Hej .
Horror oglądałam kilkanaście lat temu z lektorem , niestety byłam zbyt młoda i nie rozumiałam o co chodziło z Rodziną i ogólnie z farmą . Teraz obejrzałam film na youtube bez lektora ale nie znam na tyle dobrze angielskiego by zrozumieć , z tego co wiem to Ta Babcia stworzyła siedem noży niszczących te demony jednak pięć z nic zaginęło .
mam ten film z lektorem,wiec z tego co mowili wiele lat temu kaznodzieja andrus zaczal glosic o falszywym Bogu-byl wyznawca szatana,pozniej zniknely dwie male dziewczynki,znaleziono je w domu andrusa,Andrus i jego wyznawcy zostali spaleni w jego domu,nie wyjasniona byla moc stodoły,ktora prawdopodobnie byla przejściem miedzy pieklem a swiatem
To Te trzy Dziewczynki co zabrały Tą Bobby ?
A co mają do tego Dziadek i Babcia Corry'ego ?
te dziewczynki byly prawdopodobnie z piekla(tylko raz pokazane) o dziadku coriego nic nie wiadomo,wiadomo o ojcu,ze pojechal na farme sprawdzic co sie stalo i nigdy nie wrocil do domu,a babcia coriego byla czarownicam dobra i bronila sie przed demonami za pomaca zaklec,jednak nie zdazyla ich pokonac jak pokazala poczatkowa scena filmu i cory musial przyjechac i pokonac
Rozumiem , dziękuję za pomoc :)
Ale wydaje Mi się że Te Dziewczynki co zaginęły to Te same co zabrały Bobby .

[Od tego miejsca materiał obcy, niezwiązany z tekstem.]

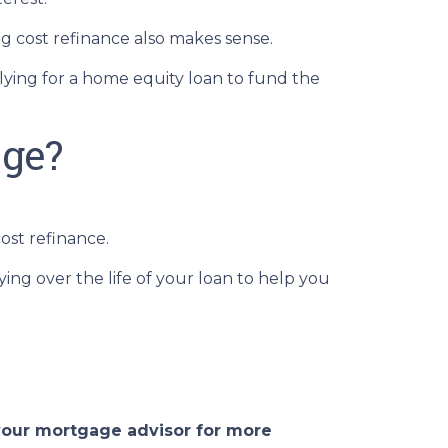
 cost refinance also makes sense.
plying for a home equity loan to fund the
age?
ost refinance.
ing over the life of your loan to help you
 your mortgage advisor for more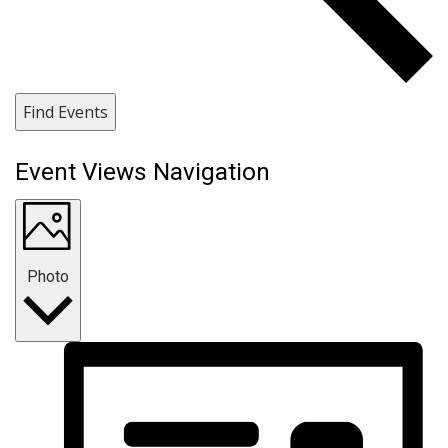
Find Events
Event Views Navigation
Photo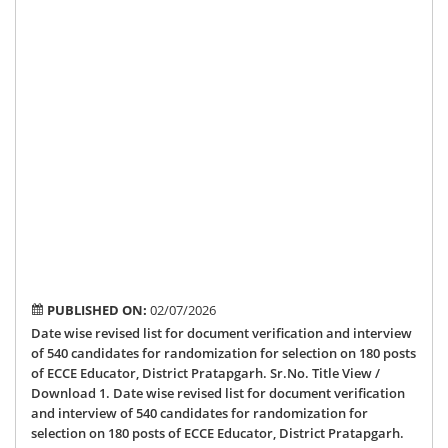
can
for
ran
for
sel
on
180
pos
of
EC
Edu
Dis
Pra
PUBLISHED ON:
02/07/2026
Date wise revised list for document verification and interview
of 540 candidates for randomization for selection on 180 posts
of ECCE Educator, District Pratapgarh. Sr.No. Title View /
Download 1. Date wise revised list for document verification
and interview of 540 candidates for randomization for
selection on 180 posts of ECCE Educator, District Pratapgarh.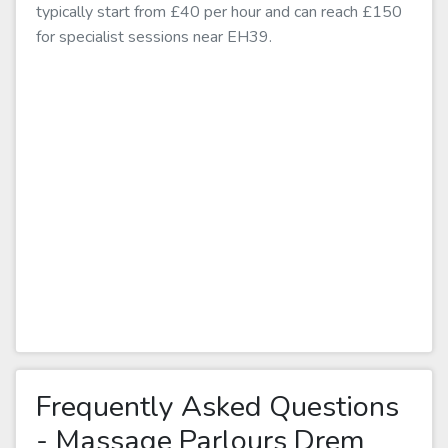
typically start from £40 per hour and can reach £150
for specialist sessions near EH39.
Frequently Asked Questions
- Massage Parlours Drem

te dziewczynki nie zaginely,zaginela dziewczyna mala linda,ktora stala grzebiac patykiem po czaszce,ale to nie byla ona,te dziewczynki pojawily sie znikac,zatem mogly tylko z piekla byc(co bylo widac po ich sile)
ta baba i ten facet nie szukali jej tylko matka malej lindy byla jej szukac i tamci jedynie przekazywali to przyjezdnym,czy ktos ja widzial
Szkoda że ten film można obejrzeć tylko bez Lektora w internecie , tak to bym nie musiała pytać .
ja mam go z super lektorem,zaplacilem kiedys duzo pieniedzy kolekcjonerowi prywatnemu za to,ledwo co sie zgodzil
Jak byłam mała to miałam kasetę video z tym filmem , pamiętam że Rodzice zabronili Mi to oglądać a wiadomo że zakazany owoc najlepiej smakuje ;)
a co do Bonnie...gdyby stała spokojnie(w scenie z dziewczynkami) to by jej się nic nie stało...a tak? wyszło jak wyszło....
ciekawość to pierwszy stopień do piekła...-tutaj jak najbardziej trafne stwierdzenie.....
To tak jak w przypadku Tych dwóch co wyszli w nocy z tego domu gdy pojawił im się demon we wcieleniu gołej Babki .
Ale po co wyleźli skoro wiedzieli że Ta Baba to demon ? i że będzie tam cała plaga tych pokrak ?
Z demonami ? , to nie logiczne porywając się z motyką na słońce i skończyli jak skończyli . Niestety od Niektórych w tym filmie wieje głupotą .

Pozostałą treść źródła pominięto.